Detection of α-Synuclein Amyloidogenic Aggregates in Vitro and in Cells using Light-Switching Dipyridophenazine Ruthenium(II) Complexes

Protein aggregation is the hallmark of a number of neurodegenerative diseases including Parkinson's and Huntington's diseases. There is a significant interest in understanding the molecular mechanisms involved in the self-association and fibrillization of monomeric soluble proteins into insoluble deposits in vivo and in vitro. Probes with novel properties, such as red-shifted emission, large Stokes shifts, and high photostability, are desirable for a variety of protein aggregation studies.
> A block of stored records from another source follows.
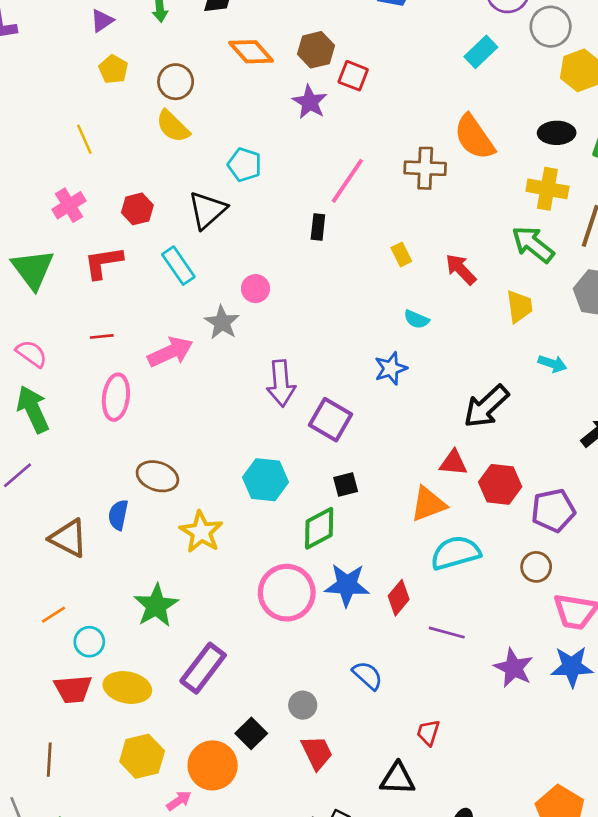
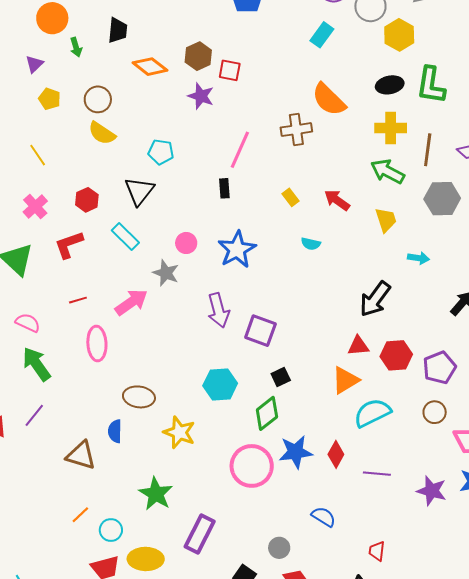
blue star: (391, 368) -> (237, 249), moved, size x1.5

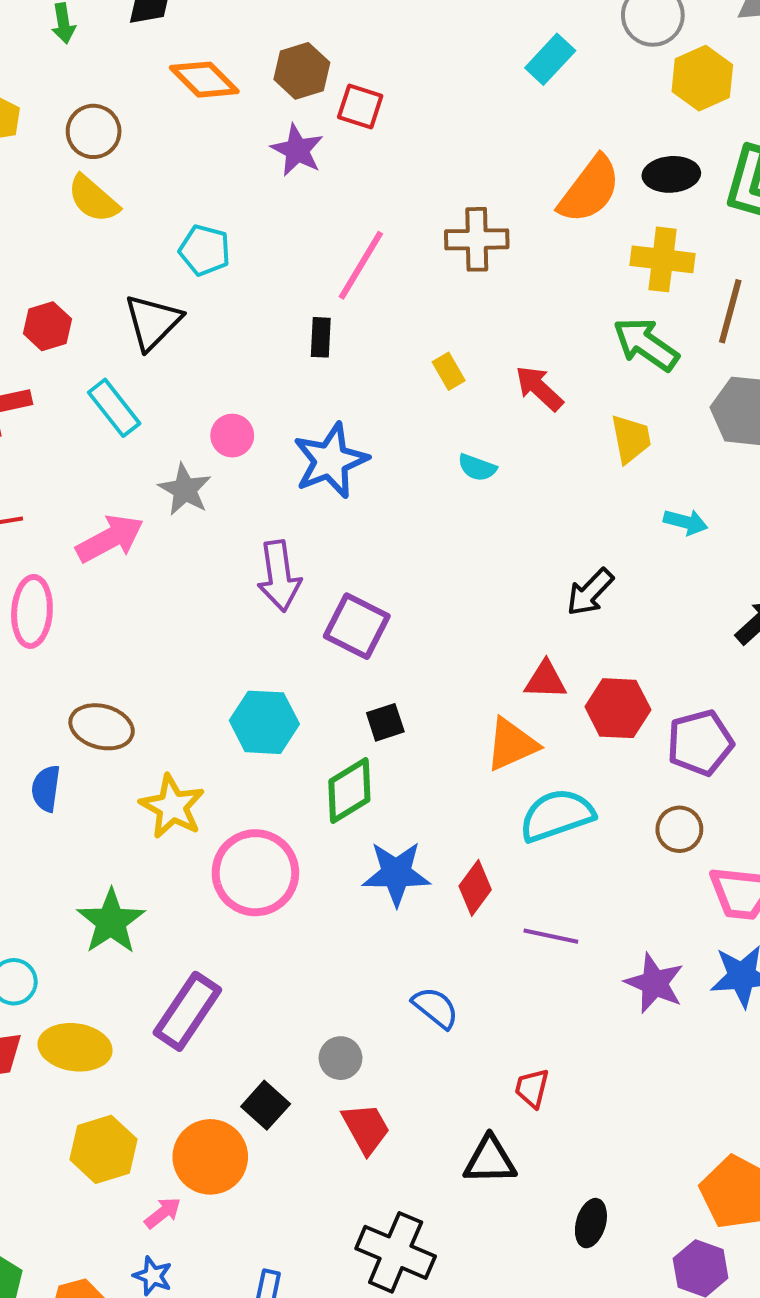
orange semicircle: (329, 99) -> (590, 190), moved, turned -105
black arrow: (375, 299) -> (590, 592), size x0.7
pink circle: (252, 466) -> (255, 873), moved

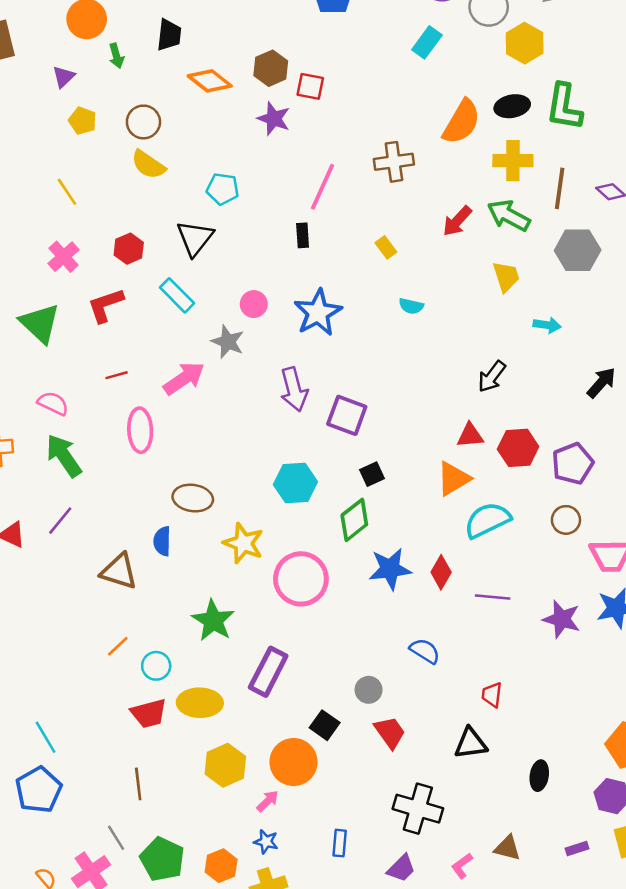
red arrow: (539, 388) -> (457, 221), moved, turned -84

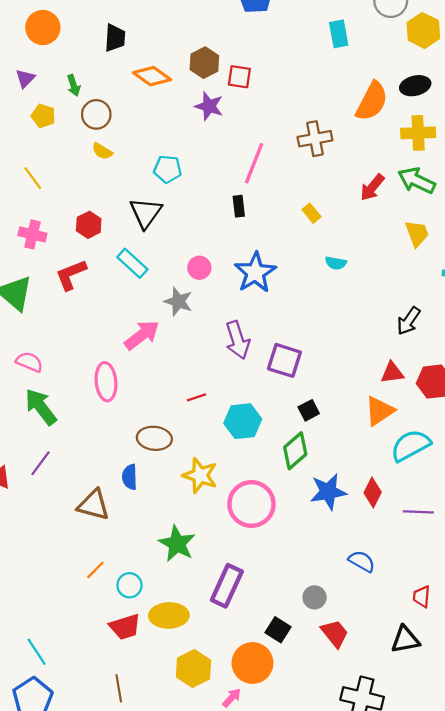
cyan rectangle: (427, 42) -> (339, 34), turned -44
green arrow: (116, 56) -> (74, 85), moved
yellow semicircle: (148, 165) -> (102, 151), size x0.7
pink cross: (64, 257) -> (32, 234), turned -32
red line: (117, 375) -> (196, 397), moved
To respond to the increasing need for aggregation–responsive compounds suitable to cellular studies, we present a ruthenium(II) dipyridophenazine derivative, [Ru(phen)2dppz]2+ (phen =1,10-phenanthroline, dppz = dipyrido[3,2-a:2′.3′-c]phenazine), to study aggregation of α-synuclein (αS), which is associated with the development of Parkinson's disease. We demonstrated the use of [Ru(phen)2dppz]2+ to monitor αS fibril formation in real-time and to detect and quantify αS aggregates in neuroglioma cells, thereby providing a novel molecular tool to study protein deposition diseases in vitro and in vivo.